Why does the system has lower energy if its wave function is symmetric?

[xfshi2000]

Hi all:
I am confused that in general case, if [H,p]=0 (where H is Hamiltonian of system and P is parity operator), system wave function is either symmetric or antisymmetric. How do we know that system is in lower energy state if its wave function is symmetric by comparing that system is described by antisymmetric wave function? What I said is true or not? If true, what is physical significance behind?

thanks

xf

 

[jensa]

Hi all:
I am confused that in general case, if [H,p]=0 (where H is Hamiltonian of system and P is parity operator), system wave function is either symmetric or antisymmetric. How do we know that system is in lower energy state if its wave function is symmetric by comparing that system is described by antisymmetric wave function? What I said is true or not? If true, what is physical significance behind?

thanks

xf

It is not generally true that symmetric (wrt parity) wave-functions always have lower energy than anti-symmetric ones. However, there is a "node-counting theorem" (at least for bound states) which basically states the energies of the states are ordered according to the number of nodes in the wave-function. I.e. a state with a wave-function with n nodes has a lower energy than a state with n+1 nodes and so on. Since any anti-symmetric wave-function must have at least one node there usually (always?) exists a symmetric wave-function with zero nodes which has the lowest energy.

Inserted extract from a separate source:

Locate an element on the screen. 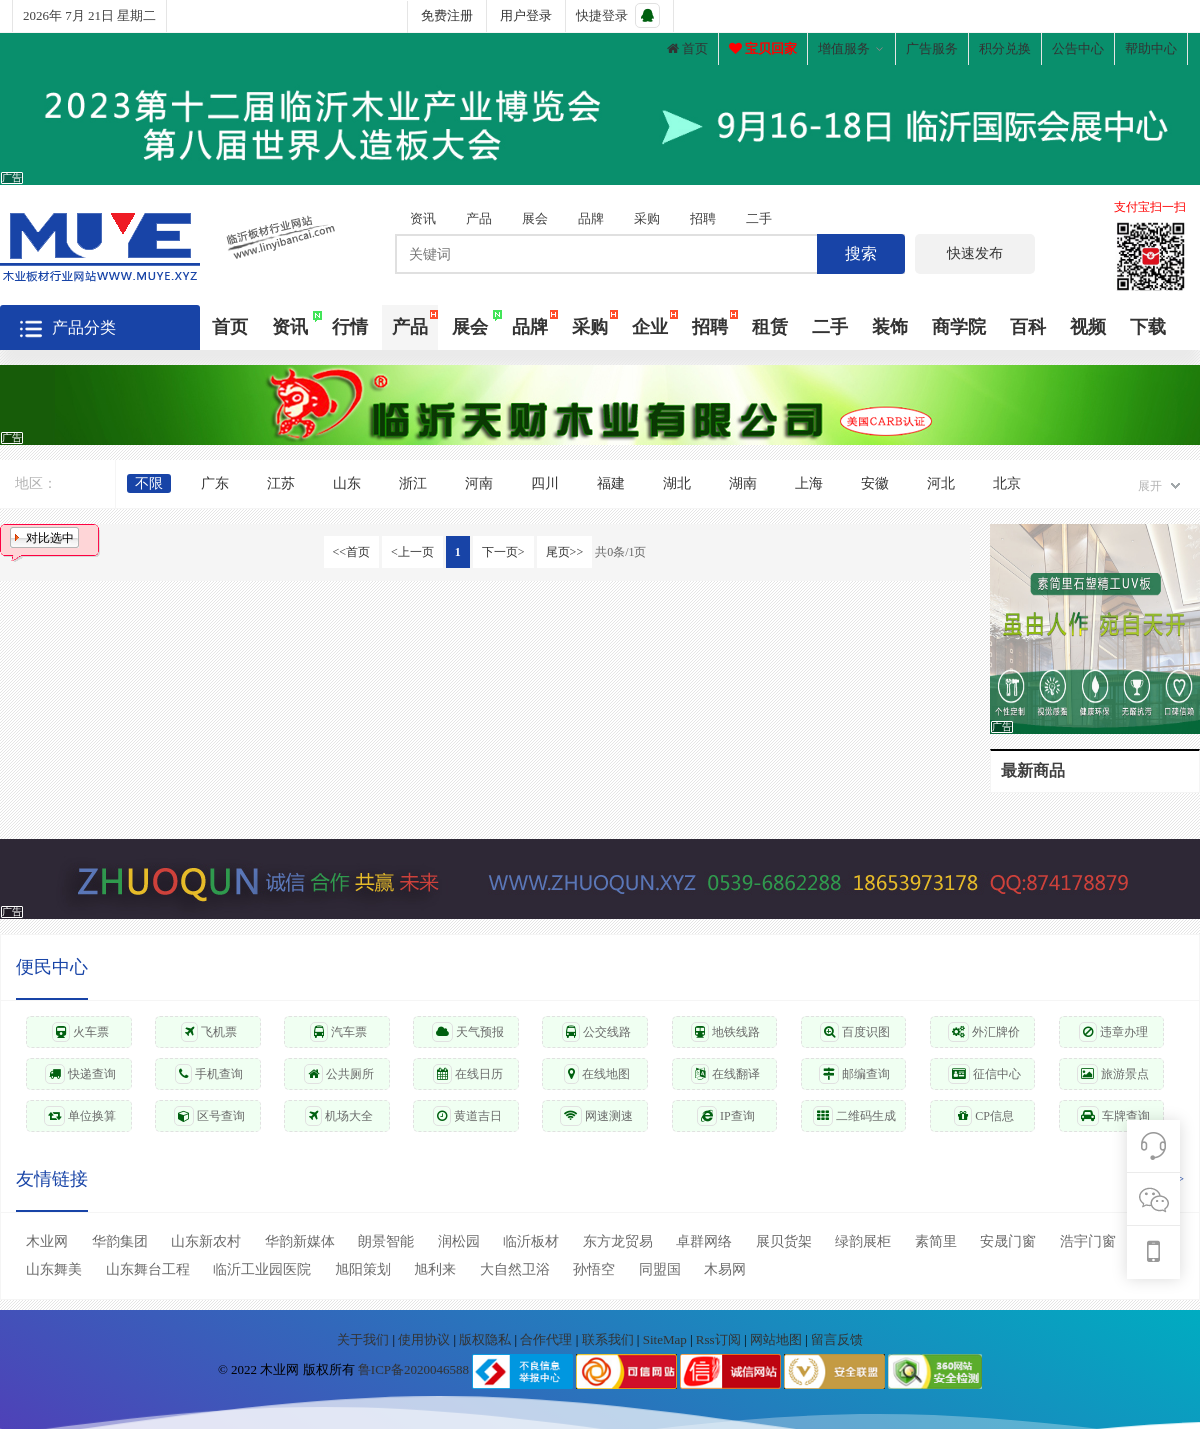  快递查询 is located at coordinates (80, 1074).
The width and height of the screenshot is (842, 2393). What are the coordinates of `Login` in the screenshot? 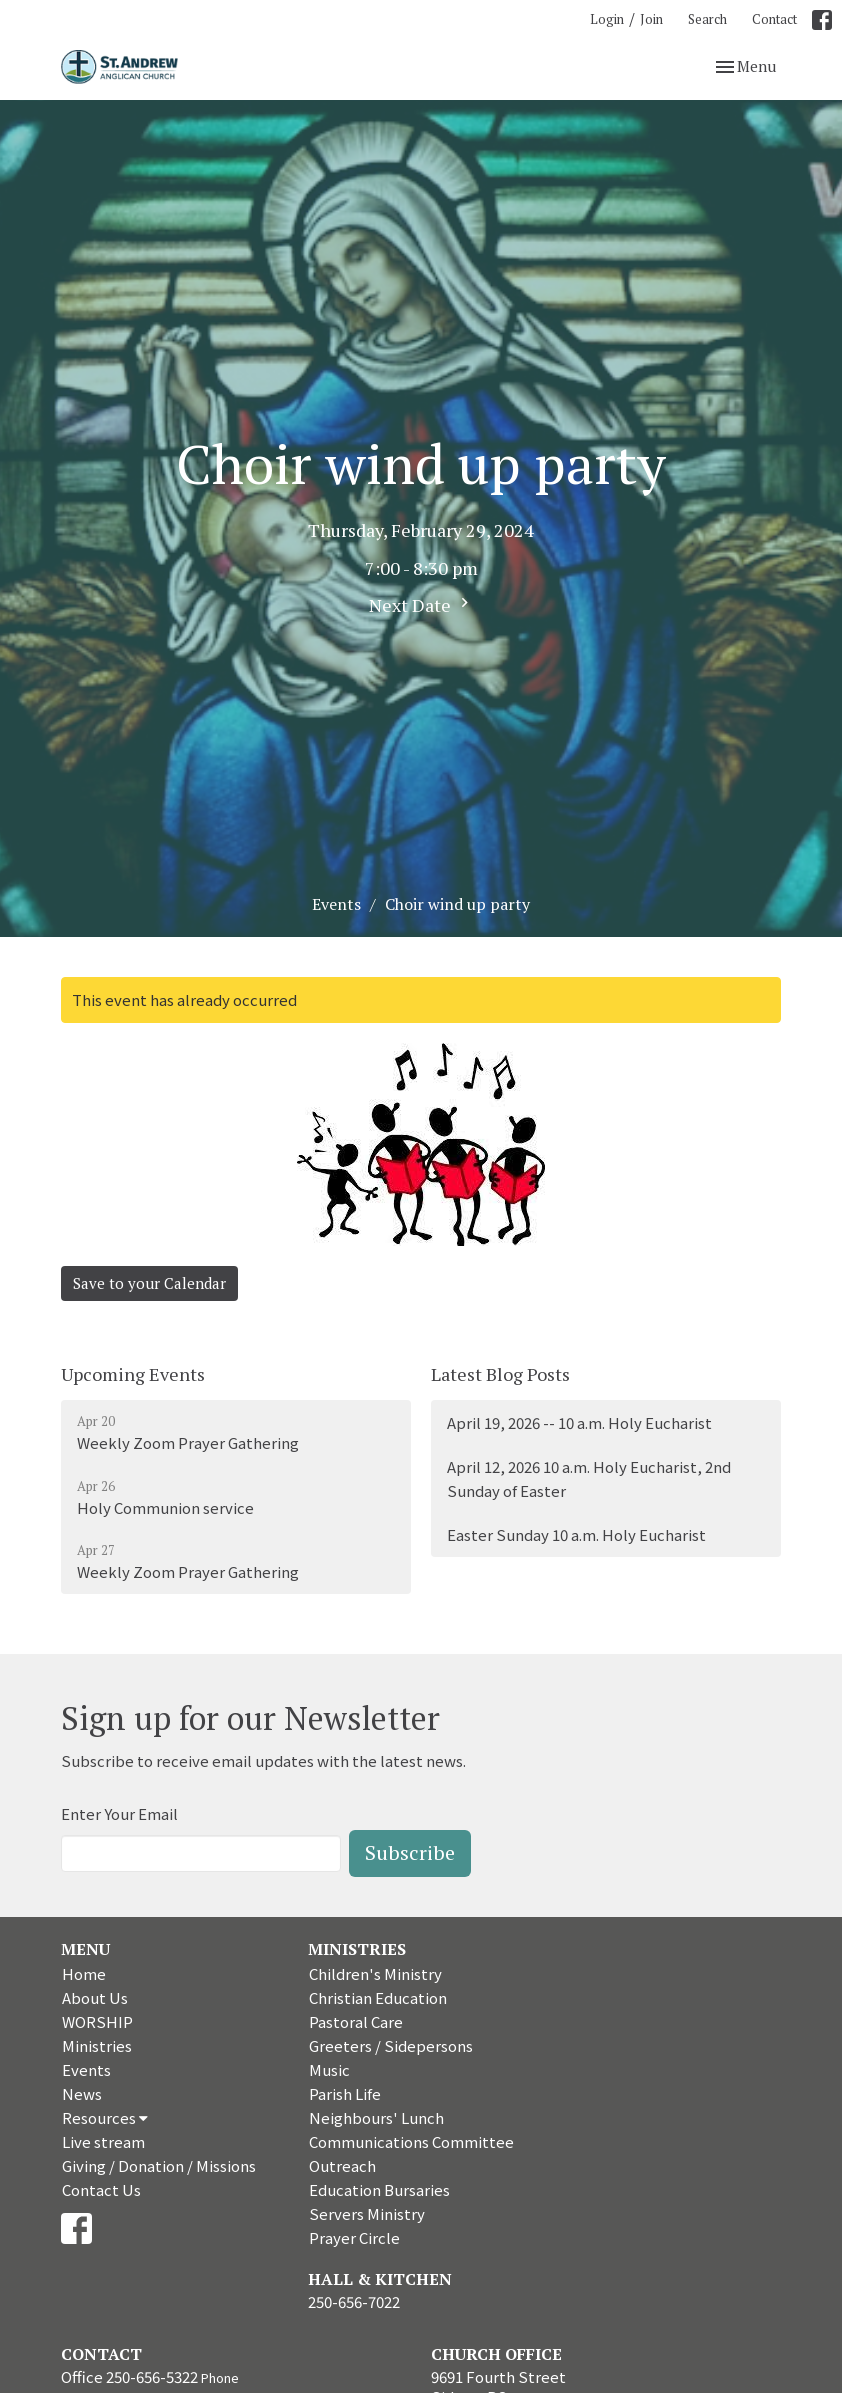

At least this is what I can remember, please correct me if I am wrong (I'm too lazy to look it up)

 

[xfshi2000]

It is not generally true that symmetric (wrt parity) wave-functions always have lower energy than anti-symmetric ones. However, there is a "node-counting theorem" (at least for bound states) which basically states the energies of the states are ordered according to the number of nodes in the wave-function. I.e. a state with a wave-function with n nodes has a lower energy than a state with n+1 nodes and so on. Since any anti-symmetric wave-function must have at least one node there usually (always?) exists a symmetric wave-function with zero nodes which has the lowest energy.

At least this is what I can remember, please correct me if I am wrong (I'm too lazy to look it up)

thanks for your answer. By the way, where can I find node-counting theorem? which textbook talk about this theorem?

 

[jensa]

Unfortunately I don't know a good reference discussing this. It seems to be very overlooked in QM books. Probably it is more likely to find this in some book on differential equations. Some googling led me to this http://www.emis.de/journals/AM/98-1/kusano.ps" . Not sure if it helps you.

Many people refer to this theorem without giving any references. I remember having a very hard time finding a proof of this theorem and now I don't remember where I found it. Good luck!